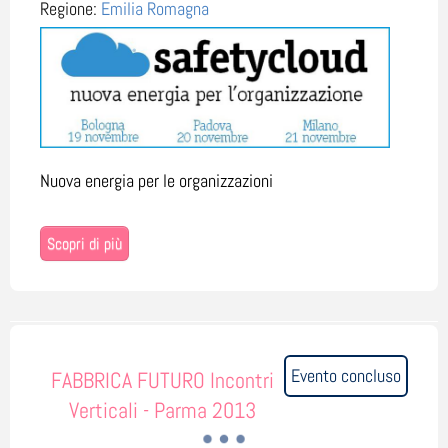
Regione:
Emilia Romagna
Nuova energia per le organizzazioni
Scopri di più
Evento concluso
FABBRICA FUTURO Incontri
Verticali - Parma 2013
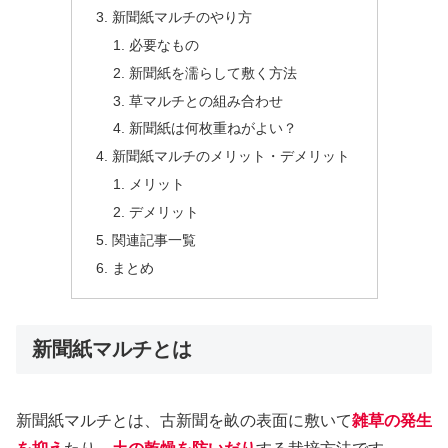
新聞紙マルチのやり方
必要なもの
新聞紙を濡らして敷く方法
草マルチとの組み合わせ
新聞紙は何枚重ねがよい？
新聞紙マルチのメリット・デメリット
メリット
デメリット
関連記事一覧
まとめ
新聞紙マルチとは
新聞紙マルチとは、古新聞を畝の表面に敷いて
雑草の発生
________________________________________
EXERCISE REQUIREMENTS
Print the full listing above again with exact wording and no images.

RESPONSE AREA
Regione:
Emilia Romagna
Nuova energia per le organizzazioni
Scopri di più
Evento concluso
FABBRICA FUTURO Incontri
Verticali - Parma 2013
新聞紙マルチのやり方
必要なもの
新聞紙を濡らして敷く方法
草マルチとの組み合わせ
新聞紙は何枚重ねがよい？
新聞紙マルチのメリット・デメリット
メリット
デメリット
関連記事一覧
まとめ
新聞紙マルチとは
新聞紙マルチとは、古新聞を畝の表面に敷いて
雑草の発生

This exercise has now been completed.